● Prompt:
For this exercise, transcribe all of the entries exactly.
::: Task material
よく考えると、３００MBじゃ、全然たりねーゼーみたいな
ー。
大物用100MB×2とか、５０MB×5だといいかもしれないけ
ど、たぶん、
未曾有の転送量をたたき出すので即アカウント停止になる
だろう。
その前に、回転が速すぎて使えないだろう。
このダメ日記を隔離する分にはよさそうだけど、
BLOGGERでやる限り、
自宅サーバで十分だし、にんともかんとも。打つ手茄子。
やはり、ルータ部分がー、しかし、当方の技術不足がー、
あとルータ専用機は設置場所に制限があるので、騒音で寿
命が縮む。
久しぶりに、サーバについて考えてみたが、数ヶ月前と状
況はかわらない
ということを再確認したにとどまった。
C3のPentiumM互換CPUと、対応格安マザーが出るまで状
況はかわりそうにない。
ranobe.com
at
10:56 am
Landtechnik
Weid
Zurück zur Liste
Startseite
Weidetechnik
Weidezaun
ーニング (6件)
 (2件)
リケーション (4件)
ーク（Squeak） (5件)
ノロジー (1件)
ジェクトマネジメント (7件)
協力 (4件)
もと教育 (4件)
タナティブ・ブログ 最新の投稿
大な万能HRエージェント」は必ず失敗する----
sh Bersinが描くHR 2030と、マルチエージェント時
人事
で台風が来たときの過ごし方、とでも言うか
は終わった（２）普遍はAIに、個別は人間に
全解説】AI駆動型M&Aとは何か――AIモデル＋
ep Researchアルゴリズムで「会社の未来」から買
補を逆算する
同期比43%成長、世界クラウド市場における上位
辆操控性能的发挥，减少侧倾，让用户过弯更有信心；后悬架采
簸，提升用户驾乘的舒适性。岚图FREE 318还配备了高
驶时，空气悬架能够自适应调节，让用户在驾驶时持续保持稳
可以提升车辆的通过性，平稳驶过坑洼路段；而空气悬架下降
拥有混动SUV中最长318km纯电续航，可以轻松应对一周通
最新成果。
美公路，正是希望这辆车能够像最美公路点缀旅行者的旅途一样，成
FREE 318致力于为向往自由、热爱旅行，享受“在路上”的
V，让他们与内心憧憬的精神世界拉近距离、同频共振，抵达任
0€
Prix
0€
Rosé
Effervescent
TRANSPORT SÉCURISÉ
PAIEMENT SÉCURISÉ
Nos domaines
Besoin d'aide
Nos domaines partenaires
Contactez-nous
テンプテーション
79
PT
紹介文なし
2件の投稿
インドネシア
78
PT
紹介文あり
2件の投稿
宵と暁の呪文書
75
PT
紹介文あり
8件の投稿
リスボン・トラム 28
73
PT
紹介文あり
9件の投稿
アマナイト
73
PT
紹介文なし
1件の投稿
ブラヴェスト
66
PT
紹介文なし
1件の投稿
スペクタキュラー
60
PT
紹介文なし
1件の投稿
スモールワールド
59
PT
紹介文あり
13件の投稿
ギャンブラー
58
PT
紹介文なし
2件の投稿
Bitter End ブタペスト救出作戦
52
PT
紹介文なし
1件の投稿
::::::
● Answer:
よく考えると、３００MBじゃ、全然たりねーゼーみたいな
ー。
大物用100MB×2とか、５０MB×5だといいかもしれないけ
ど、たぶん、
未曾有の転送量をたたき出すので即アカウント停止になる
だろう。
その前に、回転が速すぎて使えないだろう。
このダメ日記を隔離する分にはよさそうだけど、
BLOGGERでやる限り、
自宅サーバで十分だし、にんともかんとも。打つ手茄子。
やはり、ルータ部分がー、しかし、当方の技術不足がー、
あとルータ専用機は設置場所に制限があるので、騒音で寿
命が縮む。
久しぶりに、サーバについて考えてみたが、数ヶ月前と状
況はかわらない
ということを再確認したにとどまった。
C3のPentiumM互換CPUと、対応格安マザーが出るまで状
況はかわりそうにない。
ranobe.com
at
10:56 am
Landtechnik
Weid
Zurück zur Liste
Startseite
Weidetechnik
Weidezaun
ーニング (6件)
 (2件)
リケーション (4件)
ーク（Squeak） (5件)
ノロジー (1件)
ジェクトマネジメント (7件)
協力 (4件)
もと教育 (4件)
タナティブ・ブログ 最新の投稿
大な万能HRエージェント」は必ず失敗する----
sh Bersinが描くHR 2030と、マルチエージェント時
人事
で台風が来たときの過ごし方、とでも言うか
は終わった（２）普遍はAIに、個別は人間に
全解説】AI駆動型M&Aとは何か――AIモデル＋
ep Researchアルゴリズムで「会社の未来」から買
補を逆算する
同期比43%成長、世界クラウド市場における上位
辆操控性能的发挥，减少侧倾，让用户过弯更有信心；后悬架采
簸，提升用户驾乘的舒适性。岚图FREE 318还配备了高
驶时，空气悬架能够自适应调节，让用户在驾驶时持续保持稳
可以提升车辆的通过性，平稳驶过坑洼路段；而空气悬架下降
拥有混动SUV中最长318km纯电续航，可以轻松应对一周通
最新成果。
美公路，正是希望这辆车能够像最美公路点缀旅行者的旅途一样，成
FREE 318致力于为向往自由、热爱旅行，享受“在路上”的
V，让他们与内心憧憬的精神世界拉近距离、同频共振，抵达任
0€
Prix
0€
Rosé
Effervescent
TRANSPORT SÉCURISÉ
PAIEMENT SÉCURISÉ
Nos domaines
Besoin d'aide
Nos domaines partenaires
Contactez-nous
テンプテーション
79
PT
紹介文なし
2件の投稿
インドネシア
78
PT
紹介文あり
2件の投稿
宵と暁の呪文書
75
PT
紹介文あり
8件の投稿
リスボン・トラム 28
73
PT
紹介文あり
9件の投稿
アマナイト
73
PT
紹介文なし
1件の投稿
ブラヴェスト
66
PT
紹介文なし
1件の投稿
スペクタキュラー
60
PT
紹介文なし
1件の投稿
スモールワールド
59
PT
紹介文あり
13件の投稿
ギャンブラー
58
PT
紹介文なし
2件の投稿
Bitter End ブタペスト救出作戦
52
PT
紹介文なし
1件の投稿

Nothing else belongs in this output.